Ring-fencing Bharat

| Updated on May 16, 2021

The Centre and States must work together to combat the pandemic in rural areas   -  The Hindu

The second wave can badly hurt rural India and the economy, requiring pre-emptive measures

Even as overall test positivity rates dip and recoveries rise, the pandemic seems to be putting down firm roots in India’s hinterland. SBI’s Ecowrap finds that even as active cases in the worst-affected cities are declining, rural India is seeing an upsurge in new cases, accounting for 48.5 per cent of the case load in May against 36.8 per cent in March. This is indeed cause for worry. Even the best-equipped metros have struggled to cope with demand for testing facilities, oxygen supplies, essential drugs and critical care infrastructure. Rural India is woefully short of such facilities even in the best of times, housing just 37 per cent of government hospital beds and 20 per cent of doctors, despite being home to two-thirds of the population. Heading off a catastrophe in rural India thus calls for swift action from the Centre and States to scale up testing and contract-tracing, put up makeshift critical care facilities and re-orient oxygen and essential drug supplies before the situation becomes unmanageable.

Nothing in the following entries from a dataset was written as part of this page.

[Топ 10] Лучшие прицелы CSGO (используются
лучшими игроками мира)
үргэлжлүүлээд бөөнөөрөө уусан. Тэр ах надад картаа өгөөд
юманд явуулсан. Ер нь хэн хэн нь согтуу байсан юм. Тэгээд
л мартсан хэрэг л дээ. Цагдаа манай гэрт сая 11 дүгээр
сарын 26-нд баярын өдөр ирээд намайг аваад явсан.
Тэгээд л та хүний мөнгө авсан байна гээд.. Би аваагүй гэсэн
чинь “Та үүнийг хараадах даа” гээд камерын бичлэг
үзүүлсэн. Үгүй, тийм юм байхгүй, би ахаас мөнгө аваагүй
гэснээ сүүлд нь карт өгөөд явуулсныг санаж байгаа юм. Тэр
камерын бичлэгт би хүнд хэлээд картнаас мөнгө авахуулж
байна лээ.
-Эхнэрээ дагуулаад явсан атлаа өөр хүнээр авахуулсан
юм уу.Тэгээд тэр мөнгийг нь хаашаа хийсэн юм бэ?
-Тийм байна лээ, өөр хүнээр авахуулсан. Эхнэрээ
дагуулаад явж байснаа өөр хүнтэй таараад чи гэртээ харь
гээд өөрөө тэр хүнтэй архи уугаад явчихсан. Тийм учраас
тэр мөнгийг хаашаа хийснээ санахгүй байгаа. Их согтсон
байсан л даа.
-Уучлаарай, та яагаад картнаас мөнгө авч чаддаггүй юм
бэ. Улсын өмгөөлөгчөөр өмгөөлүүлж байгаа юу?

The human impact apart, India can also ill-afford the economic fallout from a hit to rural incomes at this juncture. As the economy limped back last year, it was resilient rural demand for a range of goods from tractors to two-wheelers and cement to steel which cushioned the GDP and precipitated a tentative rebound. Should rural demand give way this time around, double-digit growth rates being projected in FY22 could turn out to be a mirage. While IMD’s prediction of a normal monsoon offers hope that the agriculture leg of GDP will sustain 2-3 per cent growth, this won’t be enough to keep the economy chugging. The fortunes of rural India today no longer hinge on the farm sector’s fortunes, with agriculture contributing less than 40 per cent to rural GDP and non-farm employment and remittances from the cities, being its mainstay.

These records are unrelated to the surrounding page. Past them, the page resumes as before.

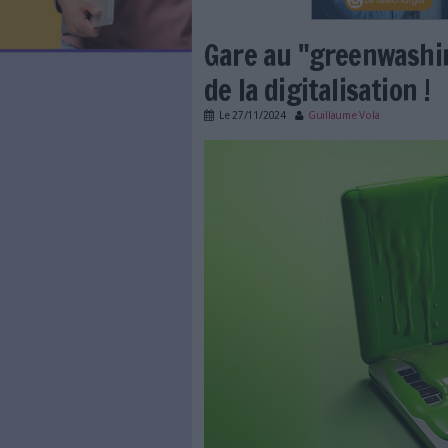
LES NEWSLETTERS
LE MAGAZINE
LES GUIDES PRATIQUES
LES BASES DE DONNÉES
L'ESPACE EMPLOI
L'AGENDA
Gare au "gree
L'ANNUAIRE DES ACTEURS
LES LIVRES BLANCS
de la digitalis
LES SUPPLÉMENTS
Le
27/11/2024
Guillaume
NOS OFFRES D'ABONNEMENTS
greenwashing-offres-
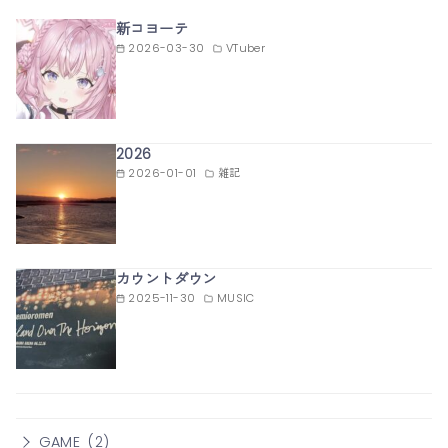
新コヨーテ
2026-03-30
VTuber
2026
2026-01-01
雑記
カウントダウン
2025-11-30
MUSIC
GAME
(2)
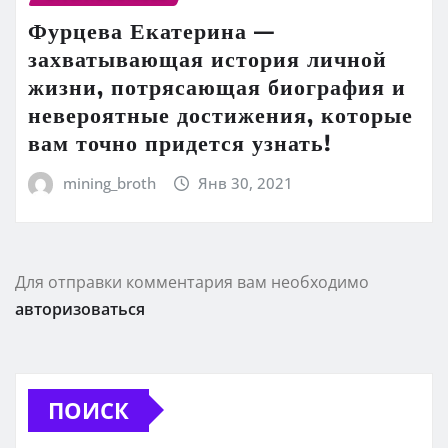
Фурцева Екатерина —
захватывающая история личной
жизни, потрясающая биография и
невероятные достижения, которые
вам точно придется узнать!
mining_broth
Янв 30, 2021
Для отправки комментария вам необходимо
авторизоваться
ПОИСК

Three sets of measures may help rural India weather the second wave of the pandemic with relative resilience. One, the Centre and the States need to act immediately to prevent the trickle of reverse migration from turning into an exodus. This time around, the Centre may need to flag off its income support schemes with informal workers in the cities, rather than farmers in villages. In this context, one hopes that work on the Aadhaar-seeded migrant worker registry kicked off last December is making good progress. Two, States implementing lock-downs need to minimise disruptions to the construction, retail and hospitality sectors, which employ most of the migrant workforce. To create productive employment in rural India, the Centre will need to step up allocations to rural-centric infrastructure schemes such as PM Aawas Yojana, Jal Jeevan and Gram Sadak Yojana. Allocation to MNREGA, which was slashed to ₹73,000 crore in the FY22 Budget (FY21 actuals of ₹1.11 lakh crore) may need shoring up again.